Progressivement, la majorité des membres de l’Anglo-Saxon Federation of America, se rallièrent aux thèses de Rand. D’autres allèrent encore plus loin et virent dans les juifs historiques les descendants de Satan. Finalement, les uns et les autres abandonnèrent la dénomination anglo-israélite pour adopter celle d’identité chrétienne (Christian Identity).

À partir de la fin des années 1930, les pasteurs américains restés fidèles à l’anglo-israélisme et ceux s’étant ralliés à l’identité chrétienne entreprirent de grandes campagnes missionnaires basées sur l’utilisation des nouveaux moyens de communication de l’époque. Ainsi, l’anglo-israélite Herbert Armstrong fut un des tous premiers hommes d’église américains à évangéliser par la radio (puis par la télévision) à partir de 1934, tandis que l’identitaire chrétien Wesley Swift faisait des prêches radiophoniques quotidiens à partir du début des années 1950. Si en termes religieux le résultat de ces campagnes fut faible voire nul (l’anglo-israélisme et identité chrétienne rassemblant en commun moins de 10 000 fidèles actuellement aux États-Unis), il n’en fut pas de même en termes de subculture politique et le thème des blancs anglo-saxons comme étant le peuple élu fit son chemin dans les esprits des cadres et militants de la mouvance nationale yankee.

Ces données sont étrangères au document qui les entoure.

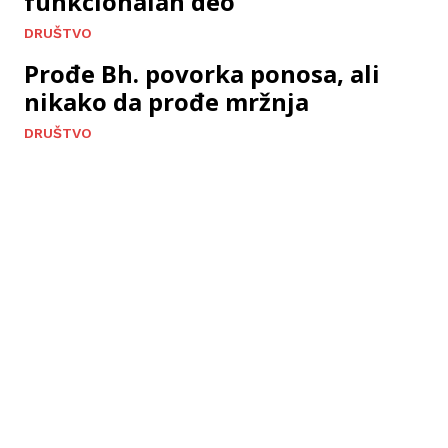
funkcionalan deo
DRUŠTVO
Prođe Bh. povorka ponosa, ali
nikako da prođe mržnja
DRUŠTVO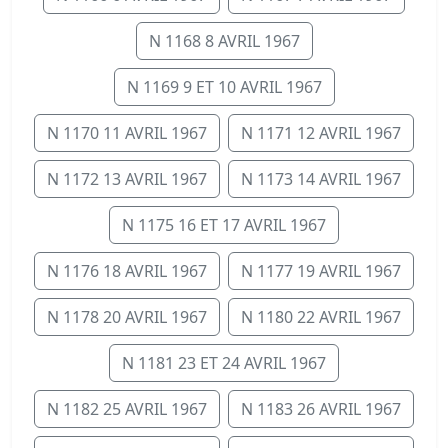
N 1168 8 AVRIL 1967
N 1169 9 ET 10 AVRIL 1967
N 1170 11 AVRIL 1967
N 1171 12 AVRIL 1967
N 1172 13 AVRIL 1967
N 1173 14 AVRIL 1967
N 1175 16 ET 17 AVRIL 1967
N 1176 18 AVRIL 1967
N 1177 19 AVRIL 1967
N 1178 20 AVRIL 1967
N 1180 22 AVRIL 1967
N 1181 23 ET 24 AVRIL 1967
N 1182 25 AVRIL 1967
N 1183 26 AVRIL 1967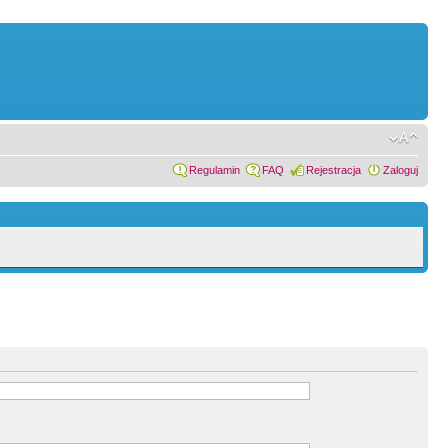
Regulamin
FAQ
Rejestracja
Zaloguj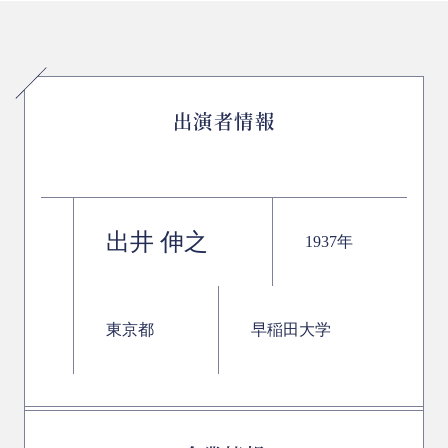
出演者情報
出井 伸之
1937年
東京都
早稲田大学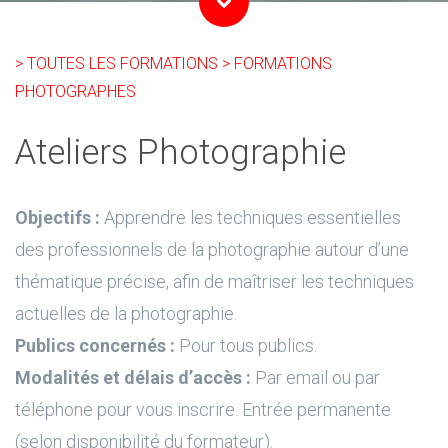
> TOUTES LES FORMATIONS
> FORMATIONS
PHOTOGRAPHES
Ateliers Photographie
Objectifs :
Apprendre les techniques essentielles
des professionnels de la photographie autour d’une
thématique précise, afin de maîtriser les techniques
actuelles de la photographie.
Publics concernés :
Pour tous publics.
Modalités et délais d’accès :
Par email ou par
téléphone pour vous inscrire. Entrée permanente
(selon disponibilité du formateur).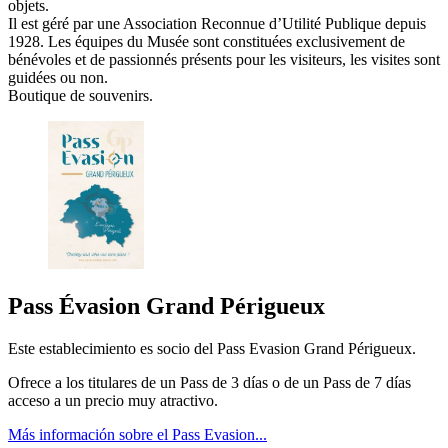
objets.
Il est géré par une Association Reconnue d’Utilité Publique depuis
1928. Les équipes du Musée sont constituées exclusivement de
bénévoles et de passionnés présents pour les visiteurs, les visites sont
guidées ou non.
Boutique de souvenirs.
Pass Évasion Grand Périgueux
Este establecimiento es socio del Pass Evasion Grand Périgueux.
Ofrece a los titulares de un Pass de 3 días o de un Pass de 7 días
acceso a un precio muy atractivo.
Más información sobre el Pass Evasion...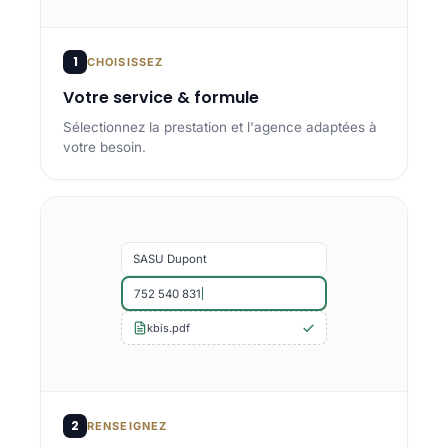
1
CHOISISSEZ
Votre service & formule
Sélectionnez la prestation et l'agence adaptées à
votre besoin.
SASU Dupont
752 540 831
kbis.pdf
2
RENSEIGNEZ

Ainsi, souvent, mais pas toujours, débarrassé de ses aspects les plus parodiques – par exemple la croyance que l’arche d’alliance aurait été dissimulé par les Hébreux en Irlande sous la colline de Tara ou que l’étude de la Pyramide de Khéops permettrait de décrypter l’histoire cachée des Anglo-Saxons – l’anglo-israélisme devint le White Nationalism tel que nous le connaissons. Quelque chose de très américain, dépourvu de véritables bases théoriques et historiques et d’une faiblesse conceptuelle absolue, un fast-food idéologique en quelque sorte aux antipodes des nationalismes petits ou grands nés sur le vieux continent.

Article rédigé pour Réfléchir et agir en février 2018.